If you're not terribly concerned with video quality and want a reasonably priced camcorder that's easy to use, has a megazoom lens, and can fit in a coat pocket, this Sony is worth checking out. If 80GB of storage isn't enough for you, spend $50 more on the DCR-SR88, which is identical to the SR68, but has a 120GB hard drive.
|Key specs||Sony Handycam DCR-SR68/SR88|
|Price (MSRP)||SR68, $349.99; SR88, $399.99|
|Dimensions (HWD)||2.2x2.6x4.1 inches|
|Weight (with battery and media)||11 ounces|
|Storage capacity, type||SR68, 80GB hard drive; SR88, 120GB hard drive; Memory Stick Pro Duo, SD/SDHC cards|
|Resolution, sensor size, type||680K pixels, 1/8-inch CCD|
|LCD size, resolution||2.7-inch LCD, 230K pixels (touch screen)|
|Lens (zoom, aperture, focal length)||60x, f1.8-6.0, 39-2,340mm (16:9), 44-2,640mm (4:3) (35mm equivalent)|
|Minimum illumination||3 lux (1/30-second shutter speed)|
|File format (video, audio)||MPEG-2 (.MPG), Dolby Digital 2-channel stereo|
|Resolution (video/photo)||720x480 (9Mbps)/640x480|
|Recording time at highest quality||20 hours and 33 minutes|
|Image stabilization type||Electronic|
|Battery type, rated life (typical)||Li ion rechargeable, 45 minutes|
|Included software||Sony Picture Motion Browser (Windows only)|
Available in blue, silver, and red versions, the SR68/SR88 (the SR88 is silver only) is an attractive little camcorder. Its physical controls are textbook camcorder design with a start/stop button at the back and zoom rocker up top in front of a shutter release for snapshots in Photo mode. The whole package is roughly the size of a soda can. The hand strap is comfortable if a little low and because hard drives have become so small and light, there's barely a bump encasing it, making the body mostly lens. On the top left of the hard drive is a small door hiding a power input. The battery gets charged while attached to the camcorder.
The battery juts from the back; above it is a button for switching between photo and video modes. Below the battery on the bottom of the camcorder is a card slot that supports both Memory Stick Pro Duo and SD/SDHC cards. Up front below the lens is a small door hiding a proprietary AV output; a composite cable is included, but an S-Video cable is available. A slider on the right side of the lens opens and closes the lens cover; using it once your hand is under the strap is awkward.
Flip open the touch-screen display (there is no viewfinder), and you'll find two rows of buttons in the body cavity for power; backlight compensation; direct-to-DVD recording using Sony's $149 VRD-P1 DVDirect DVD burner; turning on and off an LED lamp under the lens; and changing over to Playback mode. The last of the I/O ports are in this cavity, too: an uncovered Mini-USB port.
The touch screen is nice and sharp compared to other models in its class.
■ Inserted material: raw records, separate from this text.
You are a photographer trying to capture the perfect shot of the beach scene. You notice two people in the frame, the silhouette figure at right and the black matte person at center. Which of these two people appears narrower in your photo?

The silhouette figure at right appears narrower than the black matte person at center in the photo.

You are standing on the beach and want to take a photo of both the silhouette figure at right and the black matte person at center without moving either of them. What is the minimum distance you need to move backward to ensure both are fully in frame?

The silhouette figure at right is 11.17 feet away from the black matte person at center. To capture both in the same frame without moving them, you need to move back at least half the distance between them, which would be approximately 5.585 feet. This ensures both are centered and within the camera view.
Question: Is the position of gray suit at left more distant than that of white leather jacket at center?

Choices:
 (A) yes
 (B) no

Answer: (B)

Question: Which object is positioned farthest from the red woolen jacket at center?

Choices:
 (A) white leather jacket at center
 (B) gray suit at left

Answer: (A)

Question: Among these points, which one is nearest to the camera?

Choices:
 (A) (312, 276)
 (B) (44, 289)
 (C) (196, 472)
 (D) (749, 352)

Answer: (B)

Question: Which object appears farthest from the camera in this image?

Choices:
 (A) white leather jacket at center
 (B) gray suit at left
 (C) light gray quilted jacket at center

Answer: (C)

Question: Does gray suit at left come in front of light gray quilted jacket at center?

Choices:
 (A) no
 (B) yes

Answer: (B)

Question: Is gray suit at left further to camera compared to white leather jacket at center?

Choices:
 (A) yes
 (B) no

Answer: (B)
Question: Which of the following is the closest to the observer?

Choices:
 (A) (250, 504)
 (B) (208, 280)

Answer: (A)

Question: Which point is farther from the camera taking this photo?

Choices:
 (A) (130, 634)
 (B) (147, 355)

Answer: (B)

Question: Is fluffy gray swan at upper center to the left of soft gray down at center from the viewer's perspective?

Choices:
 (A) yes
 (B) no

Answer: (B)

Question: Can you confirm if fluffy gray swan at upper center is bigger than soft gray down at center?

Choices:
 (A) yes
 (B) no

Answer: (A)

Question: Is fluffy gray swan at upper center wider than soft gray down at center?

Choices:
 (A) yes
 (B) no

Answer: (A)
On the left edge of the screen there are virtual buttons for controlling the zoom lens and starting and stopping recordings; very helpful if you're shooting at a low angle or on a tripod. The touch-based menu system is good for those who don't make a lot of changes. In other words, it's responsive, but because all of the options are in one long row, it can feel like the list goes on forever. At least Sony lets you configure an opening menu screen with six items you frequently adjust.
For those of you attracted to the megazoom lens, be warned: the camcorder is very difficult to hold still when shooting one-handed. To get the best results, it really needs to be on a tripod or some other stable support. Also, Sony went with electronic image stabilization, which is better than nothing, but won't come close to keeping your movies from being a shaky mess with the lens extended.